Louise Catherine Breslau (1856-1927) |
Nas comemorações dos 200 anos da morte da escritora inglesa Jane Austen (1775-1817), no último dia 18, teve de tudo: desde o lançamento de uma nota de dez libras com sua imagem na Inglaterra até um chá em sua homenagem na Confeitaria Colombo, no Rio, com direito a atores com roupas de época. Juntando-se a isso as inúmeras reedições, traduções, adaptações e continuações dos seis romances que Austen escreveu, fica provado que ela é a autora clássica mais popular da atualidade, com um fã-clube que rivaliza em tamanho e devoção apenas com o de seu conterrâneo William Shakespeare. Mas é justamente essa popularidade e a profusão de produtos com o nome de Jane Austen estampado que fazem com que alguns desconfiem da qualidade da obra da autora, muitas vezes considerada uma escritora menor de temas superficiais. Afinal de contas, por que ler Jane Austen?

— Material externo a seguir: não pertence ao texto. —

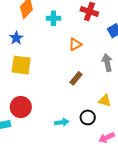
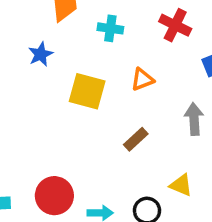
yellow square: (21, 65) -> (87, 91), moved
red circle: (21, 107) -> (54, 196), moved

Em primeiro lugar, porque Jane Austen está entre os melhores autores da história da literatura mundial, incluindo-se aí homens e mulheres. Seus livros têm uma prosa enxuta, de precisão cirúrgica, enredos complexos e harmônicos como os passos de dança da Era Georgiana, e personagens delineados com absoluta perfeição. Os vilões, os heróis e, sobretudo, as heroínas de Austen nunca são caricatos, mas de um realismo brilhante que nos envolve e nos faz amá-los, odiá-los, rir deles e torcer por eles. É isso que faz da obra de Austen tão atual: suas páginas mostram a natureza humana com a verdade incontornável de um espelho.
Em segundo lugar, porque Jane Austen é hilária. O humor é a principal característica de suas obras, o que pode ser facilmente comprovado por qualquer um que se familiarize com seus escritos de juventude, publicados por diversas editoras no Brasil. Nesses textos curtos, que Austen escreveu apenas para sua família e amigos mais próximos, ela ri da nobreza, da Igreja, da família e do casamento com uma falta de pudor espantosa para a jovem filha de um pastor anglicano que morava no interior. Esse riso implacável continua presente nos romances — embora sob um véu de ironia fina que o esconde de olhos menos atentos, o que permitiu a Austen ser publicada numa época em que o conservadorismo tomava conta de seu país, e continuar a ser admirada pelos tacanhos cegos de hoje.
E, finalmente, porque Jane Austen é importante. É verdade que os grandes acontecimentos de seu tempo mal são mencionados em seus livros, onde as guerras napoleônicas, por exemplo, são pouco mais que pano de fundo para bailes e piqueniques. Mas isso acontece porque Austen escolheu retratar a vida de quem travava suas batalhas nas salas de estar: as mulheres. Num tempo em que estas tinham pouquíssimas opções profissionais, em que o divórcio era quase inexistente e em que as esposas eram, por lei, completamente dependentes dos maridos, escolher o homem certo na hora de se casar era uma questão de sobrevivência. É dessa sobrevivência que Austen trata em seus romances, onde, apesar dos finais felizes, ela sempre nos lembra das consequências nefastas das escolhas erradas, vistas nos casais infelizes, nas mulheres arruinadas por um passo errado, na pobreza das viúvas. Austen jamais nos permite esquecer a fragilidade da condição das mulheres do seu tempo, o que mostra que, como todos os grandes escritores, ela trata da humanidade não só com verdade e coragem, mas também compaixão. E sempre com um sorriso nos lábios.